The lines of the records that include "alle" should all be copied.

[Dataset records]
== Segment start ==
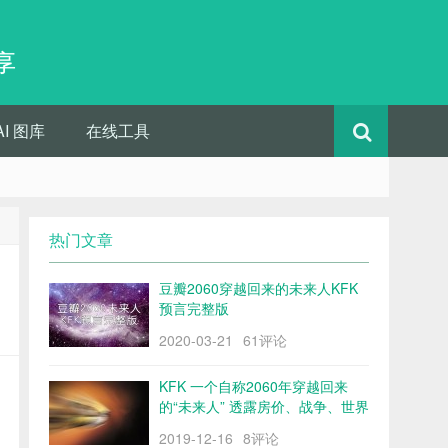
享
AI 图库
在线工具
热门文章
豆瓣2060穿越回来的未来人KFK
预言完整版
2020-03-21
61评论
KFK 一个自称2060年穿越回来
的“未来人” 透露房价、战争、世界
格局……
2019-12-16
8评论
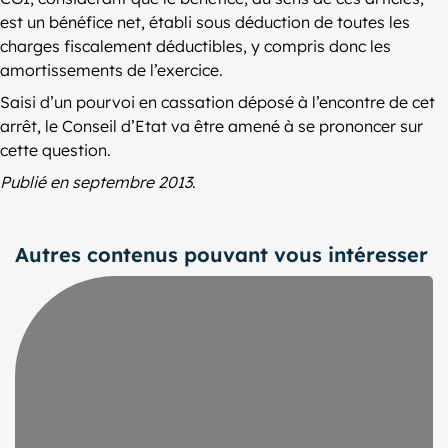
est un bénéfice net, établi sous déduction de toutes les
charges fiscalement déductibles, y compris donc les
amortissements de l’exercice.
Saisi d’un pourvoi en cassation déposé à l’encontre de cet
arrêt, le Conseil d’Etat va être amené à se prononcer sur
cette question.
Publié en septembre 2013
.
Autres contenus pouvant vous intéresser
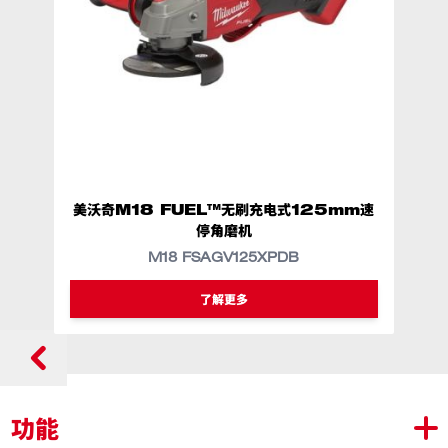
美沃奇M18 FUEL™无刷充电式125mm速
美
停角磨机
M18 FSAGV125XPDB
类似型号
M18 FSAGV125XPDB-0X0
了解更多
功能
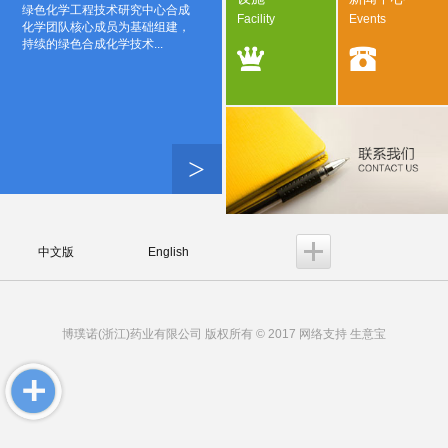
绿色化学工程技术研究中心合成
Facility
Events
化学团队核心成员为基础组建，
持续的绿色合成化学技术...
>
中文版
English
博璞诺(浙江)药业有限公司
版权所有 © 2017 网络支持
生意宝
== Segment end ==
== Segment start ==
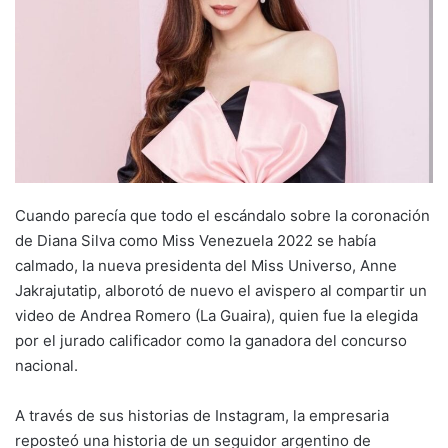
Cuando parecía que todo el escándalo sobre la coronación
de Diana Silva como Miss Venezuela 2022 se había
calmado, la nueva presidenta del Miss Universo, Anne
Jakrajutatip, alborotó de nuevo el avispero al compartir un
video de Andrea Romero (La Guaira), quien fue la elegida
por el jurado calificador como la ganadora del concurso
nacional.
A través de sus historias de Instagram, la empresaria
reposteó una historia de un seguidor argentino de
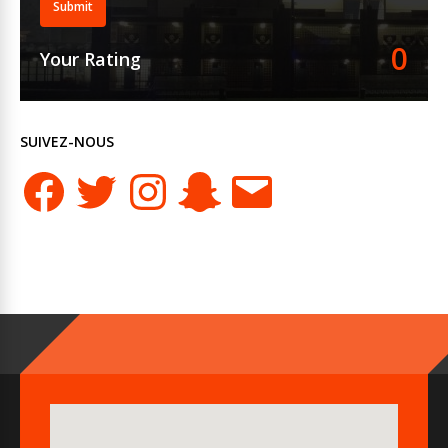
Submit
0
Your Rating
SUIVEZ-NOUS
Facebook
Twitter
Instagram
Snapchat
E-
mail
== Segment end ==
== Segment start ==
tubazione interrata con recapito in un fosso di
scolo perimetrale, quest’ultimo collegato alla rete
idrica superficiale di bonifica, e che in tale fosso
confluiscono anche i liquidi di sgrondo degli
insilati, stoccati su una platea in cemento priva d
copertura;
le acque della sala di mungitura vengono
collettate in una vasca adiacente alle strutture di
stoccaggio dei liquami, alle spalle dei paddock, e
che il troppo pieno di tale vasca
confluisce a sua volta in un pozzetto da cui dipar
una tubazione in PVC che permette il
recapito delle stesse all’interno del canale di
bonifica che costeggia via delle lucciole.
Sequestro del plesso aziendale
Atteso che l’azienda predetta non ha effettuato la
== Segment end ==
Result of this task -
collettate in una vasca adiacente alle strutture di
stoccaggio dei liquami, alle spalle dei paddock, e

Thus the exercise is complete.